For the numerical design of reinforced concrete structures, a framework combining optimization algorithms with polymorphic uncertainty models has been developed, see Figure 1a and [1]. The particle swarm optimization algorithm in combination with stochastic and interval uncertainty models has been implemented and different objectives for uncertain quantities of interest have been formulated. To reduce the computation time of the optimization, a space subdividing technique (see Figure 1b) for the consideration of inequality constraints has been adopted in [2]. A surrogate modelling strategy has been developed to replace the nonlinear finite element simulations, where the deterministic simulation as well as the stochastic analysis are approximated by sequentially trained artificial neural networks, see Figure 1c. In [3], this approach has been extended to a multilevel surrogate modelling strategy, where also the interval analysis is approximated by a third artificial neural network.






Figure 1: Framework for optimization with constraints considering polymorphic uncertainties and efficient neural network based surrogate models: a) Computational scheme; b) Space subdividing technique for constraint limit state approximation; c) Approximation of the surrogate objective function by an artificial neural network based surrogate modelling strategy.


Exemplified, the concrete cover of the lower and upper reinforcement layer of a reinforced concrete bridge structure has been optimized by minimizing the exposed lateral surface of the reinforcement crossing a crack, see [2]. The design parameters have been modelled as intervals with different radii to account for construction imprecision, while the material parameters of concrete (Young’s modulus and fully correlated tension and compression strength) and the traffic load are modelled as a priori stochastic variables.
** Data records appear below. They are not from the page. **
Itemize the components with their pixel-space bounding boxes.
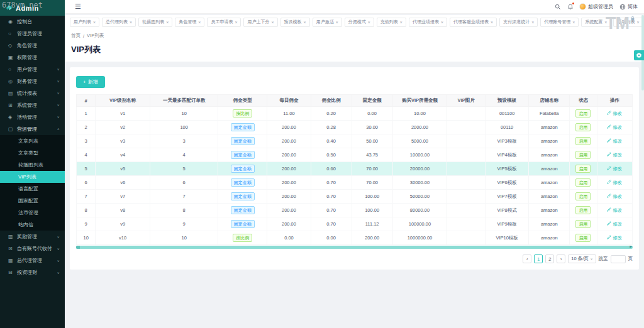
add-button[interactable]: + 新增 [76, 76, 105, 88]
edit-button[interactable]: 修改 [607, 194, 622, 200]
tab-close-icon[interactable]: × [604, 20, 607, 25]
edit-button[interactable]: 修改 [607, 180, 622, 186]
sidebar-item-users[interactable]: ○用户管理∨ [0, 63, 65, 75]
edit-button[interactable]: 修改 [607, 235, 622, 241]
jump-page-input[interactable] [611, 255, 626, 263]
sidebar-item-reward[interactable]: ▥奖励管理∨ [0, 231, 65, 243]
pagination-prev-button[interactable]: ‹ [523, 254, 531, 263]
tab-close-icon[interactable]: × [130, 20, 132, 25]
pagination-page-1[interactable]: 1 [534, 254, 543, 263]
tab-员工申请表[interactable]: 员工申请表× [207, 18, 241, 27]
tab-close-icon[interactable]: × [93, 20, 96, 25]
cell-commission-type: 固定金额 [218, 217, 267, 231]
cell-vip-price: 20000.00 [392, 162, 447, 176]
edit-button[interactable]: 修改 [607, 138, 622, 145]
edit-button[interactable]: 修改 [607, 152, 622, 158]
edit-button[interactable]: 修改 [607, 207, 622, 214]
pencil-icon [607, 124, 611, 130]
cell-fixed-amount: 100.00 [352, 204, 392, 217]
sidebar-item-invest[interactable]: ⊟投资理财∨ [0, 266, 65, 278]
tab-close-icon[interactable]: × [368, 20, 370, 25]
tab-代理业绩报表[interactable]: 代理业绩报表× [409, 18, 447, 27]
tab-label: 员工申请表 [211, 19, 233, 25]
sidebar-item-console[interactable]: ◉控制台 [0, 16, 65, 28]
cell-index: 4 [77, 148, 96, 162]
tab-close-icon[interactable]: × [304, 20, 306, 25]
scrollbar-thumb[interactable] [76, 246, 80, 249]
horizontal-scrollbar[interactable]: ▶ [76, 246, 633, 249]
tab-角色管理[interactable]: 角色管理× [175, 18, 204, 27]
tab-用户激活[interactable]: 用户激活× [313, 18, 342, 27]
edit-button[interactable]: 修改 [607, 111, 622, 117]
tab-close-icon[interactable]: × [400, 20, 402, 25]
tab-close-icon[interactable]: × [491, 20, 493, 25]
sidebar-item-country-config[interactable]: 国家配置 [0, 195, 65, 207]
commission-type-badge: 固定金额 [231, 178, 255, 187]
tab-close-icon[interactable]: × [572, 20, 575, 25]
settings-gear-button[interactable] [634, 50, 644, 60]
tab-支付渠道统计[interactable]: 支付渠道统计× [499, 18, 538, 27]
tab-用户上下分[interactable]: 用户上下分× [243, 18, 277, 27]
sidebar-item-site-message[interactable]: 站内信 [0, 219, 65, 231]
tab-预设模板[interactable]: 预设模板× [280, 18, 310, 27]
sidebar-item-article-type[interactable]: 文章类型 [0, 147, 65, 159]
sidebar-item-language-config[interactable]: 语言配置 [0, 183, 65, 195]
sidebar-item-system[interactable]: ⊞系统管理∨ [0, 99, 65, 111]
tab-总代理列表[interactable]: 总代理列表× [102, 18, 136, 27]
sidebar-item-vip-list[interactable]: VIP列表 [0, 171, 65, 183]
tab-系统配置[interactable]: 系统配置× [581, 18, 611, 27]
sidebar-item-permissions[interactable]: ▣权限管理 [0, 52, 65, 63]
sidebar-item-activity[interactable]: ◈活动管理∨ [0, 111, 65, 123]
cell-daily-commission: 200.00 [267, 162, 311, 176]
cell-shop-name: amazon [529, 148, 570, 162]
tab-close-icon[interactable]: × [636, 20, 639, 25]
sidebar-item-general-agent[interactable]: ▦总代理管理∨ [0, 254, 65, 266]
cell-template: VIP6模板 [485, 176, 528, 190]
tab-充值列表[interactable]: 充值列表× [377, 18, 406, 27]
tab-close-icon[interactable]: × [235, 20, 237, 25]
page-title: VIP列表 [71, 44, 638, 55]
tab-close-icon[interactable]: × [336, 20, 338, 25]
sidebar-item-currency[interactable]: 法币管理 [0, 207, 65, 219]
scroll-right-arrow-icon[interactable]: ▶ [630, 244, 632, 248]
sidebar-item-banner-list[interactable]: 轮播图列表 [0, 159, 65, 171]
vertical-scrollbar[interactable] [641, 15, 644, 328]
sidebar-item-roles[interactable]: ◇角色管理 [0, 40, 65, 52]
user-menu[interactable]: 超级管理员 [579, 3, 613, 10]
sidebar-item-article-list[interactable]: 文章列表 [0, 135, 65, 147]
tab-代理账号管理[interactable]: 代理账号管理× [540, 18, 579, 27]
tab-用户列表[interactable]: 用户列表× [70, 18, 99, 27]
search-icon[interactable] [554, 3, 561, 10]
sidebar-item-admins[interactable]: ○管理员管理 [0, 28, 65, 40]
tab-活动列表[interactable]: 活动列表× [613, 18, 643, 27]
edit-button[interactable]: 修改 [607, 221, 622, 227]
language-switcher[interactable]: 简体 [619, 3, 638, 10]
notification-bell-icon[interactable] [567, 3, 574, 10]
edit-button[interactable]: 修改 [607, 124, 622, 131]
tab-close-icon[interactable]: × [198, 20, 201, 25]
tab-代理客服业绩报表[interactable]: 代理客服业绩报表× [450, 18, 497, 27]
sidebar-item-operation[interactable]: ▢营运管理∧ [0, 123, 65, 135]
cell-commission-type: 固定金额 [218, 162, 267, 176]
sidebar-item-own-account[interactable]: ⊡自有账号代收付∨ [0, 243, 65, 254]
page-size-select[interactable]: 10 条/页 ∨ [568, 254, 596, 263]
pagination-next-button[interactable]: › [557, 254, 565, 263]
tab-close-icon[interactable]: × [166, 20, 169, 25]
sidebar-item-label: 语言配置 [18, 185, 38, 192]
table-row: 5v55固定金额200.000.6070.0020000.00VIP5模板ama… [77, 162, 633, 176]
sidebar-item-finance[interactable]: ◎财务管理∨ [0, 75, 65, 87]
sidebar-item-reports[interactable]: ▤统计报表∨ [0, 87, 65, 99]
cell-commission-type: 固定金额 [218, 176, 267, 190]
tab-close-icon[interactable]: × [441, 20, 443, 25]
breadcrumb-home[interactable]: 首页 [71, 33, 80, 39]
hamburger-icon[interactable]: ☰ [75, 3, 81, 10]
tab-close-icon[interactable]: × [271, 20, 274, 25]
pagination-page-2[interactable]: 2 [545, 254, 554, 263]
edit-button[interactable]: 修改 [607, 166, 622, 172]
tab-轮播图列表[interactable]: 轮播图列表× [138, 18, 172, 27]
logo[interactable]: Admin [0, 0, 65, 16]
tab-分佣模式[interactable]: 分佣模式× [345, 18, 374, 27]
tab-close-icon[interactable]: × [531, 20, 534, 25]
column-header: 店铺名称 [529, 95, 570, 107]
topbar-right: 超级管理员 简体 [554, 3, 638, 10]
As a constraint, the accepted failure probability with respect to the load bearing capacity has been defined. Nine combinations of rebar arrangements have been analysed in [1], followed by further investigations of the best rebar arrangement [2] with respect to the sensitivity of the interval radii and the standard deviation of the load. It was found, that the optimal value of the objective function is exponentially increasing with increasing interval radius. It was observed, that slight variations of the standard deviation of the traffic load lead to large changes of the constraint limit state and to variations of the objective function and the optimal designs, see Figure 2.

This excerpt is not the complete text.